Photo by Andrew Sherman

The last show that Meach Pango played pre-lockdown was at the John Ed Keeter Public Library. That’s not the tongue-in-cheek name of a hipster bar. It’s an actual library in Saginaw.

I was there. It was actually the last show I attended before COVID-19 sent live music to a screeching halt. There was an odd vibe that afternoon. The band was playing an event called Libraryfest along with a handful of other Fort Worth groups. The show was set to take place in a field behind the library, but due to inclement weather, it had to be brought indoors at the last minute. I got Meached for the first time right there in front of the fiction section.

“It’s pretty funny to think about our last show being in our hometown library,” recalled guitarist Jared Loftis, laughing, as he and his bandmates spoke with me over the phone. “It felt like we were doing something wrong.”


The show was intimate but tightly packed with about as many people you could fit into a library without creating a fire hazard. It was buzzing with the neon electric joy that Meach Pango specializes in. There were lots of smiles, lots of laughs, and a lot of people dancing. It’s definitely the most fun any of us in attendance ever had in a library.

“I think everyone kind of knew it was gonna be the last time we saw live music for a while,” said guitarist Tony Coffman. “It could’ve been the last time we ever played.”

Thankfully, it was not the last time Meach Pango ever played.

“A couple of us lived together throughout quarantine, so we were always around each other,” said frontman Alex Mackenzie. “It didn’t really hold us back.”

The band continued to meet up for practices to keep their morale high and their skills sharp, despite the impossibility of performing live shows throughout the duration of lockdown.

“At the end of the day I feel like not meeting up to practice would be almost impossible, and it would kill what we had going,” Loftis said. “We had a whole tour set up for the week after the lockdown started, and all that went down the drain, which was kind of a bummer, so the only thing we had was meeting and practicing. Obviously, we didn’t play any shows. We just hung out and played music, just like we did when we were high schoolers.”

The video for Meach Pango’s “Wander” nicely encapsulates what it was like being an artist during lockdown.
Photo by Kirstin Black.

With new single “Wander” dropping in April, followed closely by the music video released last week, Meach Pango is back to generating forward momentum again. “Wander” was recorded and produced with the help of Ben Barnett in Hurst at The Hang, where the band also recorded their first two albums.

“When we started writing it, we didn’t intend for it to be some self-referential quarantine-type thing,” Mackenzie said. “It just sort of played out that way. It’s about just isolating yourself and being by yourself.”

“Wander” manages to take the heavy topic of isolation and reverse it, injecting it with the kind of bright, energetic riffs Meach Pango is known for. Their upbeat rock-pop sound is laced with just the slightest hints of ska, and it shakes the COVID blues immediately. It is really hard not to dance to it.

The “Wander” video was shot in Fort Worth at The Funktion, a small venue and creative space, with the help of Ocular Pop Films (married couple Kirstin and Austin Black). Ocular Pop has been close with the band since their inception in 2016 and have maintained a tight relationship with Meach Pango ever since, having helped the band with their first major photoshoot and since assisting them with several other projects, including “Wander.” Mackenzie said “Wander” may be the best thing they’ve ever collaborated on.

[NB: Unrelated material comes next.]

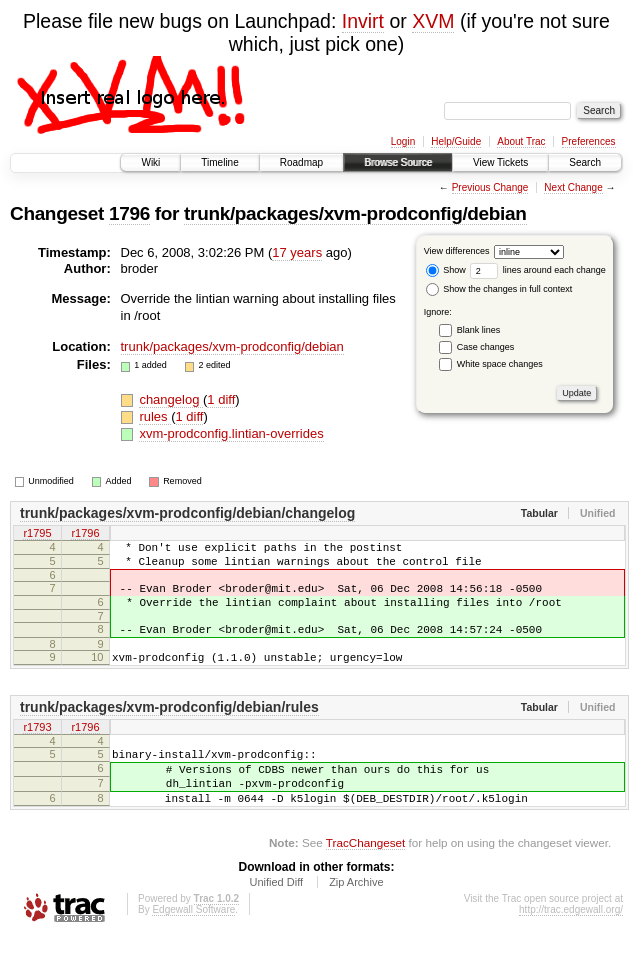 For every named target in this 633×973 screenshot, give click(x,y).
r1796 (85, 534)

“We’ve done five or six full-length videos,” he continued, “and out of all of them, I think this one is definitely the one we’re most proud of. I think being pent up for so long and not being able to have that creative release just forced us to do something that we think is one of the best things we’ve done creatively.”

They have every right to be proud.

The video for “Wander” is smoooooth. The transitions are seamless but energetic, working in harmony with the song’s refined up-tempo groove. It brings to life Mackenzie’s long-term aspiration of shooting a video in one solid take, without cuts.

The whole video has an intimate feeling that drives home the single’s relatability.

The video opens on the band in a dark room, dimly illuminated by overhead lights and the glow of several television monitors. It pans between shots of the full band and shots in which each bandmember is alone playing in an empty room, underlining the feeling of what it’s like to be a musician in isolation.

“Wander” is an emotionally accessible anthem that puts to words what nearly all of us have been feeling during the pandemic, and the video complements that. It’s a visual snack.